Looking in on the normal

There is a blog of my recent acquaintance called "A blog about motherhood in Alaska," that I have found I keep nipping back to, for another quick peek. I find it hard to pin point why I like it so much?

I expect, if I had time to search that there are many other's in a similar vein, but for the time being, this one suits me well. It is a little escape, tinged with a heavy dollop of voyeurism. This is how 'normal' people live. These are the things that they do. This might be an approximation of how my own life might have turned out but didn't. Part admiration, part jealousy?

The writer dismisses my 'normal' label, and rightly so, but it is still so alluring. That mixture of hobbies and pastimes, recipes and outings. It helps that it has a clean fresh screen and other technicalities, but none the less, it is definitely the content, or perhaps what the content represents, that is just so appealing.

I am very lucky in any number of different ways. For instance, I have a lap top, and it sits on the kitchen counter next to the cooker. Always open, always ready. Since these days we all have family and chums all over the world, in their own different time zones, this means that the chance to communicate with them pops up all over the place during the average 24 hours. A few minutes to e-mail, a few seconds to write a line or two, ever present, the unseen hoards in what my otherwise be a lonely existence.

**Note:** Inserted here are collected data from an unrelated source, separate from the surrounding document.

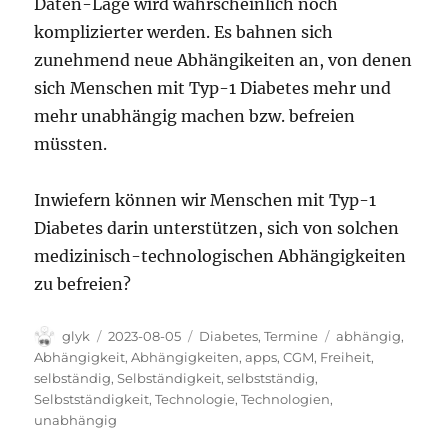
Daten-Lage wird wahrscheinlich noch
komplizierter werden. Es bahnen sich
zunehmend neue Abhängikeiten an, von denen
sich Menschen mit Typ-1 Diabetes mehr und
mehr unabhängig machen bzw. befreien
müssten.
Inwiefern können wir Menschen mit Typ-1
Diabetes darin unterstützen, sich von solchen
medizinisch-technologischen Abhängigkeiten
zu befreien?
Autor
Veröffentlicht
Kategorien
Schlagwörter
glyk
2023-08-05
Diabetes
,
Termine
abhängig
,
am
Abhängigkeit
,
Abhängigkeiten
,
apps
,
CGM
,
Freiheit
,
selbständig
,
Selbständigkeit
,
selbstständig
,
Selbstständigkeit
,
Technologie
,
Technologien
,
unabhängig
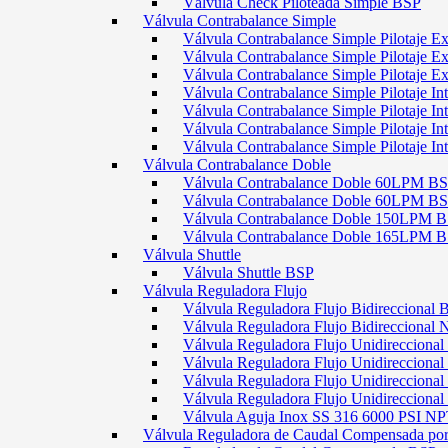
Válvula Check Piloteada Simple BSP
Válvula Contrabalance Simple
Válvula Contrabalance Simple Pilotaje
Válvula Contrabalance Simple Pilotaje
Válvula Contrabalance Simple Pilotaje
Válvula Contrabalance Simple Pilotaje 
Válvula Contrabalance Simple Pilotaje 
Válvula Contrabalance Simple Pilotaje 
Válvula Contrabalance Simple Pilotaje 
Válvula Contrabalance Doble
Válvula Contrabalance Doble 60LPM B
Válvula Contrabalance Doble 60LPM
Válvula Contrabalance Doble 150LPM 
Válvula Contrabalance Doble 165LPM 
Válvula Shuttle
Válvula Shuttle BSP
Válvula Reguladora Flujo
Válvula Reguladora Flujo Bidireccional 
Válvula Reguladora Flujo Bidireccional
Válvula Reguladora Flujo Unidirecciona
Válvula Reguladora Flujo Unidirecciona
Válvula Reguladora Flujo Unidirecciona
Válvula Reguladora Flujo Unidireccion
Válvula Aguja Inox SS 316 6000 PSI N
Válvula Reguladora de Caudal Compensada por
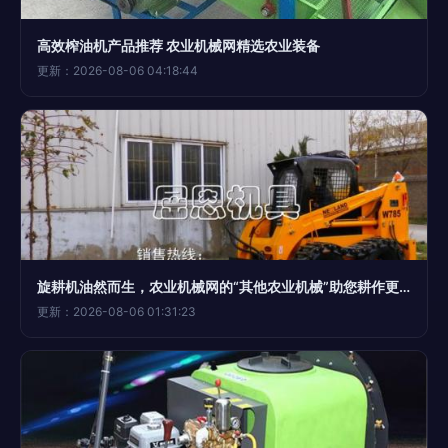
高效榨油机产品推荐 农业机械网精选农业装备
更新：2026-08-06 04:18:44
旋耕机油然而生，农业机械网的“其他农业机械”助您耕作更高效
更新：2026-08-06 01:31:23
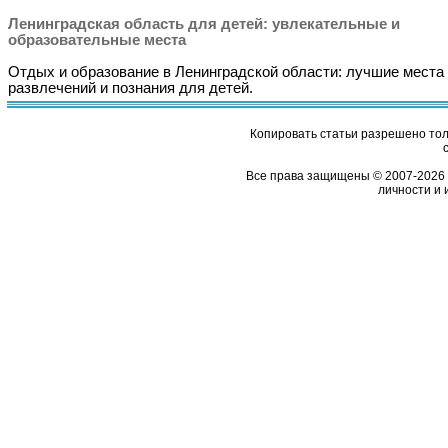
Ленинградская область для детей: увлекательные и
образовательные места
Отдых и образование в Ленинградской области: лучшие места
развлечений и познания для детей.
Копировать статьи разрешено толь
Все права защищены © 2007-2026 
личности и 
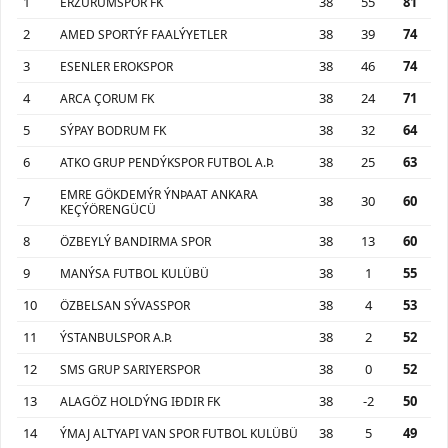
1
38
55
81
ERZURUMSPOR FK
2
38
39
74
AMED SPORTÝF FAALÝYETLER
3
38
46
74
ESENLER EROKSPOR
4
38
24
71
ARCA ÇORUM FK
5
38
32
64
SÝPAY BODRUM FK
6
38
25
63
ATKO GRUP PENDÝKSPOR FUTBOL A.Þ.
EMRE GÖKDEMÝR ÝNÞAAT ANKARA
7
38
30
60
KEÇÝÖRENGÜCÜ
8
38
13
60
ÖZBEYLÝ BANDIRMA SPOR
9
38
1
55
MANÝSA FUTBOL KULÜBÜ
10
38
4
53
ÖZBELSAN SÝVASSPOR
11
38
2
52
ÝSTANBULSPOR A.Þ.
12
38
0
52
SMS GRUP SARIYERSPOR
13
38
-2
50
ALAGÖZ HOLDÝNG IÐDIR FK
14
38
5
49
ÝMAJ ALTYAPI VAN SPOR FUTBOL KULÜBÜ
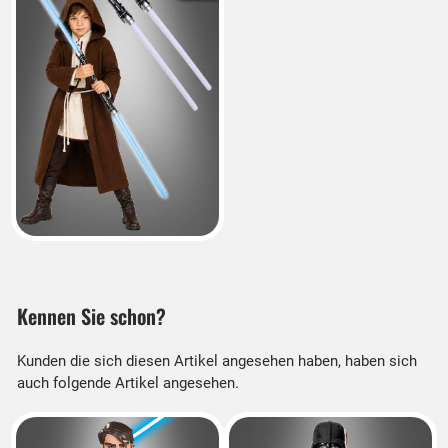
Kennen Sie schon?
Kunden die sich diesen Artikel angesehen haben, haben sich
auch folgende Artikel angesehen.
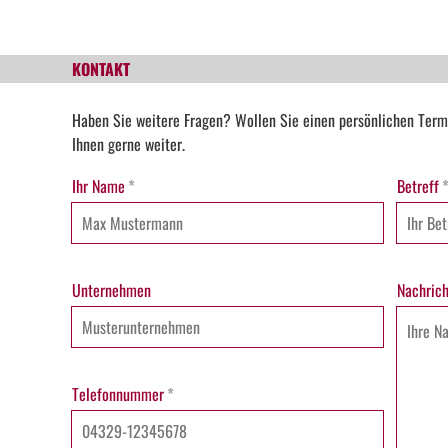
KONTAKT
Haben Sie weitere Fragen? Wollen Sie einen persönlichen Term
Ihnen gerne weiter.
Ihr Name
*
Betreff
Unternehmen
Nachrich
Telefonnummer
*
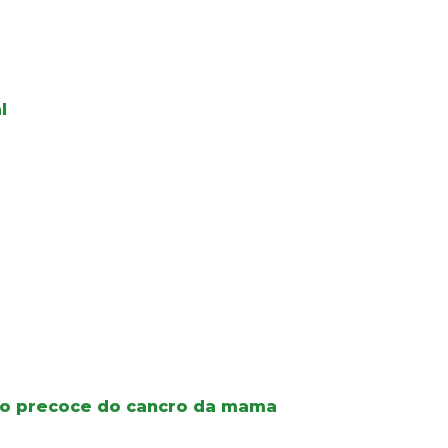
l
co precoce do cancro da mama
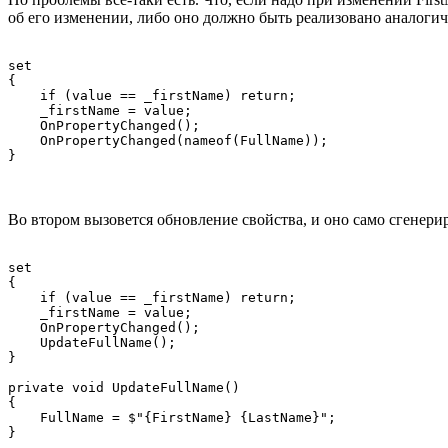
об его изменении, либо оно должно быть реализовано аналогичн
set

{

    if (value == _firstName) return;

    _firstName = value;

    OnPropertyChanged();

    OnPropertyChanged(nameof(FullName));

Во втором вызовется обновление свойства, и оно само сгенери
set

{

    if (value == _firstName) return;

    _firstName = value;

    OnPropertyChanged();

    UpdateFullName();

}

private void UpdateFullName()

{

    FullName = $"{FirstName} {LastName}";
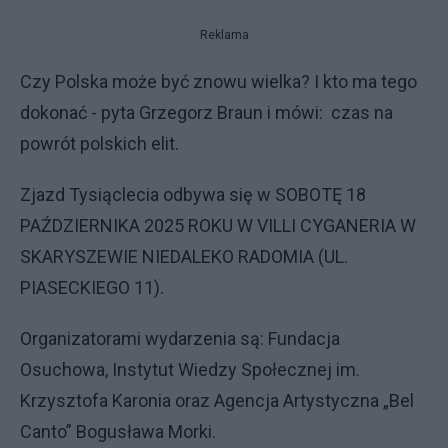
Reklama
Czy Polska może być znowu wielka? I kto ma tego
dokonać - pyta Grzegorz Braun i mówi: czas na
powrót polskich elit.
Zjazd Tysiąclecia odbywa się w SOBOTĘ 18
PAŹDZIERNIKA 2025 ROKU W VILLI CYGANERIA W
SKARYSZEWIE NIEDALEKO RADOMIA (UL.
PIASECKIEGO 11).
Organizatorami wydarzenia są: Fundacja
Osuchowa, Instytut Wiedzy Społecznej im.
Krzysztofa Karonia oraz Agencja Artystyczna „Bel
Canto” Bogusława Morki.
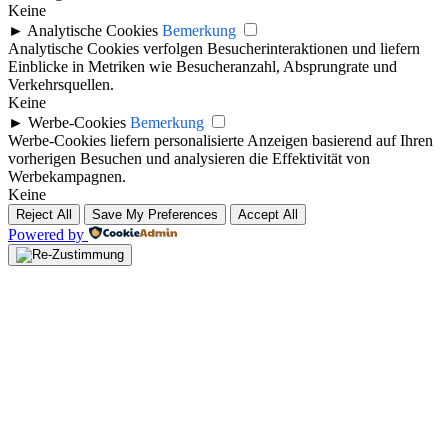
Keine
►
Analytische Cookies
Bemerkung
Analytische Cookies verfolgen Besucherinteraktionen und liefern
Einblicke in Metriken wie Besucheranzahl, Absprungrate und
Verkehrsquellen.
Keine
►
Werbe-Cookies
Bemerkung
Werbe-Cookies liefern personalisierte Anzeigen basierend auf Ihren
vorherigen Besuchen und analysieren die Effektivität von
Werbekampagnen.
Keine
Reject All
Save My Preferences
Accept All
Powered by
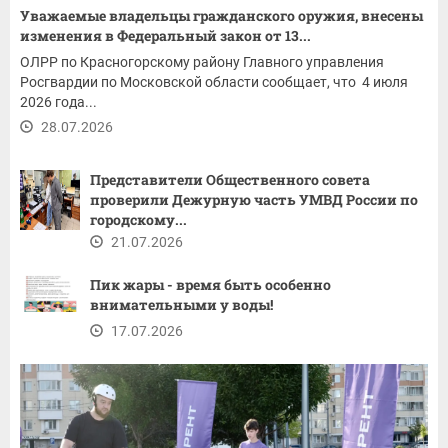
Уважаемые владельцы гражданского оружия, внесены
изменения в Федеральный закон от 13...
ОЛРР по Красногорскому району Главного управления
Росгвардии по Московской области сообщает, что 4 июля
2026 года...
28.07.2026
Представители Общественного совета
проверили Дежурную часть УМВД России по
городскому...
21.07.2026
Пик жары - время быть особенно
внимательными у воды!
17.07.2026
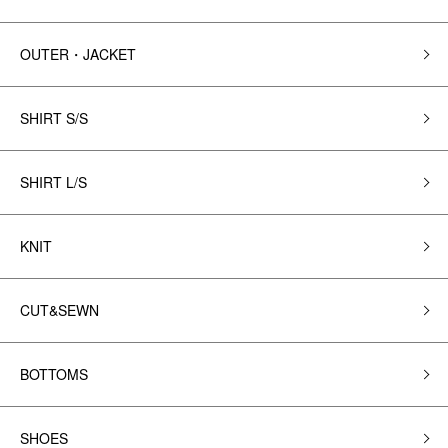
OUTER・JACKET
SHIRT S/S
SHIRT L/S
KNIT
CUT&SEWN
BOTTOMS
SHOES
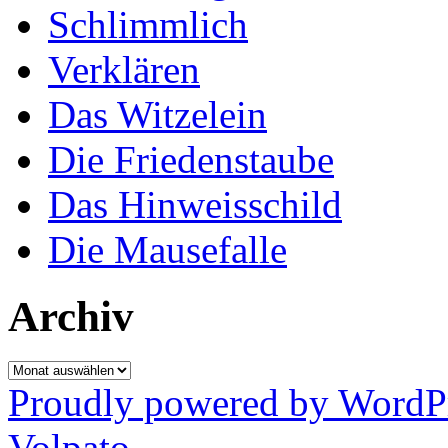
Schlimmlich
Verklären
Das Witzelein
Die Friedenstaube
Das Hinweisschild
Die Mausefalle
Archiv
Archiv
Proudly powered by WordP
Volpato
.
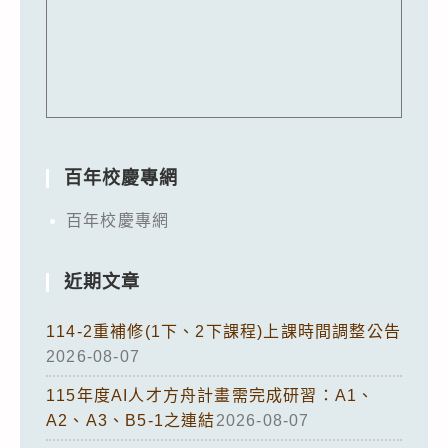
百年校慶專網
百年校慶專網
近期文章
114-2重補修(1下、2下課程)上課時間調整公告
2026-08-07
115年度AI人才方舟計畫需完成研習：A1、
A2、A3、B5-1之連結
2026-08-07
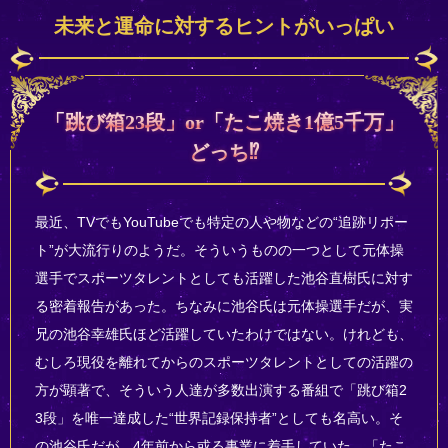
未来と運命に対するヒントがいっぱい
「跳び箱23段」or「たこ焼き1億5千万」
どっち⁉
最近、TVでもYouTubeでも特定の人や物などの“追跡リポー
ト”が大流行りのようだ。そういうものの一つとして元体操
選手でスポーツタレントとしても活躍した池谷直樹氏に対す
る密着報告があった。ちなみに池谷氏は元体操選手だが、実
兄の池谷幸雄氏ほど活躍していたわけではない。けれども、
むしろ現役を離れてからのスポーツタレントとしての活躍の
方が顕著で、そういう人達が多数出演する番組で「跳び箱2
3段」を唯一達成した“世界記録保持者”としても名高い。そ
の池谷氏だが、4年前から或る事業に着手していた。「たこ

But it was this little post about "table manners," that made me a little queasy. So straight forward and a blast from my own past, a tiny example of the effort that all parents put into bringing up their children in the best way they know how, to give them the best start that they possibly can.

When I had finished reading, I lowered the lid on the lap top to stop the glare, the pricking at my eyes, the blurring of the words on the screen, and returned to the nearly finished washing up. I rinsed it out and laid it to dry on the side, his "spit bowl." I hear my own mother's voice in my head, muttering 'if's and buts and maybes,' along with a whole long list of other truisms.

Then, I reached for a tissue and gave my nose a good blow, so I could start rounding them up for bedtime stories. There's nothing like a good chase and a rally to herd the troops, to give you a good aerobic workout.

I'm a mum who is lucky to have a mother like mine.

5 comments:

Scribbit said...

I didn't realize that I was writing anything of use--thank you for the compliment and look forward to reading more of your posts.

J. A. Blackburn said...

Wow. I just read through a bit of your blog and found many of your posts (this one especially) moving and poignant. It makes me aware that I need to be more grateful for "normal" and more sensitive to the people around me to whom life has given more difficulty than I currently have to deal with. Keep up the excellent writing... I'll be back! :)

Mommy Brain said...

What an honest post. "Normal" is a curse most of us should be grateful to have. You are a warrior mommy, chosen to carry a heavier sword than the rest of us...we can only encourage you and wonder how you do it?

Haddayr said...

Yep; I would never switch kids with any of my friends, but every once in a while I –do- find myself blowing my nose and having to clean my glasses, I confess.

Sphincter said...

It's nice when we can finally appreciate our moms, isn't it? And when I think of all the time I spent thinking mine was daft, I cringe.